--- EXERCISE OBJECTIVE ---
From the entries below, copy out all lines holding "folder".

=== Section Start ===

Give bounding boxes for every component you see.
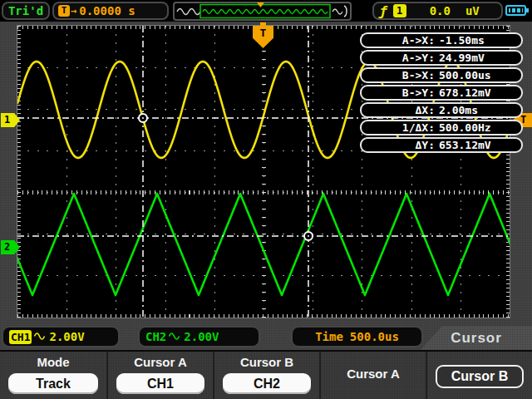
cursor-readout-value: 653.12mV: [435, 139, 491, 151]
counter-unit: uV: [466, 4, 480, 17]
ch1-status-box: CH1 2.00V: [2, 326, 120, 347]
ch1-scale: 2.00V: [49, 330, 84, 343]
cursor-readout-value: -1.50ms: [435, 34, 485, 47]
softkey-menu: Mode Track Cursor A CH1 Cursor B CH2 Cur…: [0, 350, 532, 399]
menu-label-mode: Mode: [0, 355, 106, 369]
cursor-readout-value: 678.12mV: [435, 86, 491, 99]
cursor-readout-row: B->Y:678.12mV: [360, 85, 523, 101]
cursor-readout-value: 500.00Hz: [435, 121, 491, 134]
ac-coupling-icon: [168, 330, 180, 343]
oscilloscope-screen: Tri'd T → 0.0000 s ƒ 1 0.0 uV: [0, 0, 532, 399]
cursor-b-source-button[interactable]: CH2: [223, 373, 311, 394]
cursor-readout-value: 500.00us: [435, 69, 491, 81]
menu-label-cursor-a: Cursor A: [108, 355, 213, 369]
frequency-counter-box: ƒ 1 0.0 uV: [372, 2, 503, 20]
mode-button[interactable]: Track: [8, 373, 98, 394]
frequency-icon: ƒ: [379, 3, 387, 19]
menu-column-cursor-a-source: Cursor A CH1: [106, 352, 213, 399]
trigger-position-box: T → 0.0000 s: [52, 2, 169, 20]
cursor-readout-label: ΔY:: [362, 139, 435, 151]
timebase-status-box: Time 500.0us: [291, 326, 423, 347]
cursor-a-crosshair-dot: [142, 117, 144, 119]
menu-column-cursor-a: Cursor A: [319, 352, 426, 399]
timebase-value: 500.0us: [350, 330, 399, 343]
cursor-readout-row: A->X:-1.50ms: [360, 32, 523, 48]
ac-coupling-icon: [33, 330, 46, 343]
timebase-label: Time: [315, 330, 343, 343]
counter-value: 0.0: [430, 4, 451, 17]
cursor-measurement-panel: A->X:-1.50msA->Y:24.99mVB->X:500.00usB->…: [360, 32, 523, 153]
cursor-readout-label: B->X:: [362, 69, 435, 81]
top-status-bar: Tri'd T → 0.0000 s ƒ 1 0.0 uV: [0, 0, 532, 22]
trigger-t-icon: T: [58, 5, 70, 17]
arrow-right-icon: →: [71, 5, 76, 17]
cursor-readout-row: A->Y:24.99mV: [360, 50, 523, 66]
cursor-readout-row: 1/ΔX:500.00Hz: [360, 120, 523, 135]
waveform-preview: [173, 2, 352, 21]
cursor-readout-row: B->X:500.00us: [360, 67, 523, 83]
cursor-readout-row: ΔX:2.00ms: [360, 102, 523, 118]
ch2-waveform: [17, 194, 510, 295]
menu-label-cursor-b: Cursor B: [214, 355, 319, 369]
trigger-status-badge: Tri'd: [2, 2, 50, 20]
menu-column-cursor-b: Cursor B: [426, 352, 532, 399]
ch1-badge[interactable]: CH1: [9, 330, 32, 344]
menu-column-mode: Mode Track: [0, 352, 106, 399]
ch2-status-box: CH2 2.00V: [138, 326, 260, 347]
cursor-readout-label: A->X:: [362, 34, 435, 47]
menu-column-cursor-b-source: Cursor B CH2: [213, 352, 319, 399]
cursor-readout-value: 2.00ms: [435, 104, 478, 116]
cursor-readout-label: ΔX:: [362, 104, 435, 116]
trigger-status-label: Tri'd: [8, 4, 43, 17]
cursor-a-source-button[interactable]: CH1: [116, 373, 204, 394]
trigger-delay-value: 0.0000 s: [79, 4, 135, 17]
cursor-readout-row: ΔY:653.12mV: [360, 137, 523, 153]
cursor-readout-label: A->Y:: [362, 52, 435, 64]
cursor-a-softkey[interactable]: Cursor A: [321, 367, 426, 381]
cursor-readout-label: B->Y:: [362, 86, 435, 99]
cursor-b-crosshair-dot: [308, 235, 309, 237]
battery-icon: [505, 5, 526, 16]
preview-waveform-icon: [175, 3, 350, 19]
ch2-scale: 2.00V: [184, 330, 219, 343]
cursor-readout-label: 1/ΔX:: [362, 121, 435, 134]
ch2-name[interactable]: CH2: [145, 330, 166, 343]
cursor-readout-value: 24.99mV: [435, 52, 485, 64]
cursor-b-softkey[interactable]: Cursor B: [436, 365, 524, 388]
channel-1-badge: 1: [393, 4, 406, 17]
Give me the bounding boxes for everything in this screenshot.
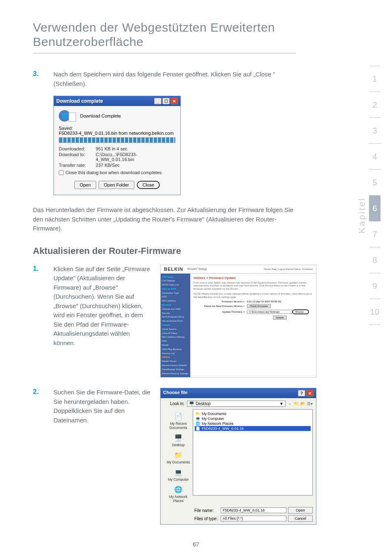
network-icon: 🌐	[173, 484, 184, 495]
tab-7[interactable]: 7	[372, 221, 377, 247]
help-icon[interactable]: ?	[298, 390, 305, 396]
open-button[interactable]: Open	[288, 507, 313, 514]
sidebar-wireless[interactable]: Wireless	[162, 303, 189, 307]
sidebar-wan-ping[interactable]: WAN Ping Blocking	[162, 348, 189, 351]
mydocs-icon: 📁	[173, 449, 184, 460]
tab-1[interactable]: 1	[372, 66, 377, 92]
download-complete-dialog: Download complete _ ☐ ✕ 🌐 Download Compl…	[53, 96, 181, 195]
tab-6-active[interactable]: 6	[369, 196, 380, 221]
sidebar-sec-log[interactable]: Security Log	[162, 352, 189, 355]
filename-input[interactable]	[221, 507, 286, 513]
step-2-text: Suchen Sie die Firmware-Datei, die Sie h…	[53, 388, 152, 425]
sidebar-client-ip[interactable]: Client IP Filters	[162, 332, 189, 335]
tab-8[interactable]: 8	[372, 247, 377, 273]
open-button[interactable]: Open	[74, 181, 96, 189]
chevron-down-icon: ▼	[279, 401, 284, 406]
tab-5[interactable]: 5	[372, 170, 377, 195]
recent-icon: 📄	[173, 411, 184, 422]
minimize-icon[interactable]: _	[154, 98, 161, 104]
sidebar-lan-setup[interactable]: LAN Setup	[162, 275, 189, 279]
list-item: 📁My Documents	[195, 411, 311, 416]
folder-icon: 📁	[196, 412, 200, 416]
places-bar: 📄 My Recent Documents 🖥️ Desktop 📁 My Do…	[164, 409, 193, 505]
new-folder-icon[interactable]: 📂	[300, 401, 305, 406]
sidebar-wps[interactable]: Wi-Fi Protected Setup	[162, 315, 189, 319]
list-item-selected: 📄F5D8233-4_WW_0.01.16	[195, 426, 311, 431]
page-number: 67	[193, 541, 199, 548]
belkin-admin-panel: BELKIN Router Setup Home | Help | Logout…	[160, 265, 316, 378]
sidebar-dns[interactable]: DNS	[162, 295, 189, 299]
rate-value: 237 KB/Sec	[96, 163, 175, 168]
sidebar-guest[interactable]: Use as Access Point	[162, 319, 189, 323]
lookin-label: Look in:	[164, 401, 184, 406]
sidebar-conn-type[interactable]: Connection Type	[162, 291, 189, 295]
section-heading: Aktualisieren der Router-Firmware	[33, 246, 296, 256]
sidebar-restart[interactable]: Restart Router	[162, 360, 189, 363]
up-folder-icon[interactable]: 📁	[294, 401, 299, 406]
close-when-done-label: Close this dialog box when download comp…	[65, 170, 161, 175]
choose-file-dialog: Choose file ? ✕ Look in: 🖥️ Desktop ▼	[160, 388, 316, 525]
lookin-dropdown[interactable]: 🖥️ Desktop ▼	[187, 401, 286, 407]
list-item: 🌐My Network Places	[195, 421, 311, 426]
place-mydocs[interactable]: 📁 My Documents	[167, 449, 190, 464]
place-desktop[interactable]: 🖥️ Desktop	[172, 432, 184, 447]
tab-3[interactable]: 3	[372, 118, 377, 143]
fw-version-value: 0.01.13 (Apr 14 2007 00:33:14)	[247, 300, 281, 303]
page-heading: Verwenden der Webgestützten Erweiterten …	[33, 21, 296, 53]
sidebar-lan-settings[interactable]: LAN Settings	[162, 279, 189, 283]
file-icon: 📄	[196, 426, 200, 431]
tab-2[interactable]: 2	[372, 92, 377, 118]
step-3-text: Nach dem Speichern wird das folgende Fen…	[53, 70, 296, 88]
tab-4[interactable]: 4	[372, 144, 377, 169]
step-3-number: 3.	[33, 70, 53, 88]
body-paragraph: Das Herunterladen der Firmware ist abges…	[33, 205, 296, 233]
belkin-sidebar: LAN Setup LAN Settings DHCP Client List …	[161, 274, 190, 378]
maximize-icon[interactable]: ☐	[162, 98, 170, 104]
downloaded-value: 951 KB in 4 sec	[96, 146, 175, 151]
sidebar-internet-wan[interactable]: Internet WAN	[162, 287, 189, 291]
sidebar-restore-prev[interactable]: Restore Previous Settings	[162, 372, 189, 376]
document-icon	[69, 113, 76, 122]
place-network[interactable]: 🌐 My Network Places	[164, 484, 193, 503]
sidebar-security[interactable]: Security	[162, 311, 189, 315]
sidebar-firewall[interactable]: Firewall	[162, 323, 189, 327]
cancel-button[interactable]: Cancel	[288, 515, 313, 522]
file-list[interactable]: 📁My Documents 💻My Computer 🌐My Network P…	[193, 409, 313, 495]
close-icon[interactable]: ✕	[171, 98, 178, 104]
sidebar-save-backup[interactable]: Save/Backup Settings	[162, 368, 189, 371]
open-folder-button[interactable]: Open Folder	[99, 181, 134, 189]
sidebar-restore-factory[interactable]: Restore Factory Defaults	[162, 364, 189, 367]
downloadto-value: C:\Docu...\F5D8233-4_WW_0.01.16.bin	[96, 152, 175, 162]
sidebar-dhcp[interactable]: DHCP Client List	[162, 283, 189, 287]
filetype-select[interactable]	[221, 516, 286, 521]
dialog-title: Download complete	[56, 98, 103, 104]
views-icon[interactable]: ☰▾	[307, 401, 313, 406]
place-recent[interactable]: 📄 My Recent Documents	[164, 411, 193, 430]
downloadto-label: Download to:	[59, 152, 96, 162]
sidebar-ddns[interactable]: DDNS	[162, 343, 189, 347]
close-when-done-checkbox[interactable]	[59, 170, 64, 175]
computer-icon: 💻	[196, 417, 200, 421]
breadcrumb: Utilities > Firmware Update	[194, 276, 313, 280]
firmware-path-input[interactable]	[247, 310, 292, 314]
update-button[interactable]: Update	[273, 316, 286, 320]
belkin-subtitle: Router Setup	[187, 267, 207, 271]
check-fw-label: Check for New Firmware Version >	[194, 305, 247, 307]
sidebar-virtual[interactable]: Virtual Servers	[162, 327, 189, 331]
close-button[interactable]: Close	[137, 181, 160, 189]
check-firmware-button[interactable]: Check Firmware	[247, 304, 271, 308]
browse-button[interactable]: Browse...	[292, 309, 309, 314]
back-icon[interactable]: ←	[288, 401, 292, 406]
tab-9[interactable]: 9	[372, 273, 377, 299]
sidebar-channel[interactable]: Channel and SSID	[162, 307, 189, 311]
sidebar-dmz[interactable]: DMZ	[162, 339, 189, 343]
belkin-desc1: From time to time, Belkin may release ne…	[194, 281, 313, 291]
place-mycomp[interactable]: 💻 My Computer	[168, 467, 189, 482]
sidebar-mac-filter[interactable]: MAC Address Filtering	[162, 335, 189, 339]
desktop-icon: 🖥️	[173, 432, 184, 443]
tab-10[interactable]: 10	[370, 299, 379, 325]
downloaded-label: Downloaded:	[59, 146, 96, 151]
sidebar-mac[interactable]: MAC Address	[162, 299, 189, 303]
close-icon[interactable]: ✕	[306, 390, 314, 396]
sidebar-utilities[interactable]: Utilities	[162, 355, 189, 359]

=== Section End ===

--- TASK RESPONSE ---
folder-icon: 📁	[196, 412, 200, 416]
new-folder-icon[interactable]: 📂	[300, 401, 305, 406]
up-folder-icon[interactable]: 📁	[294, 401, 299, 406]
open-folder-button[interactable]: Open Folder	[99, 181, 134, 189]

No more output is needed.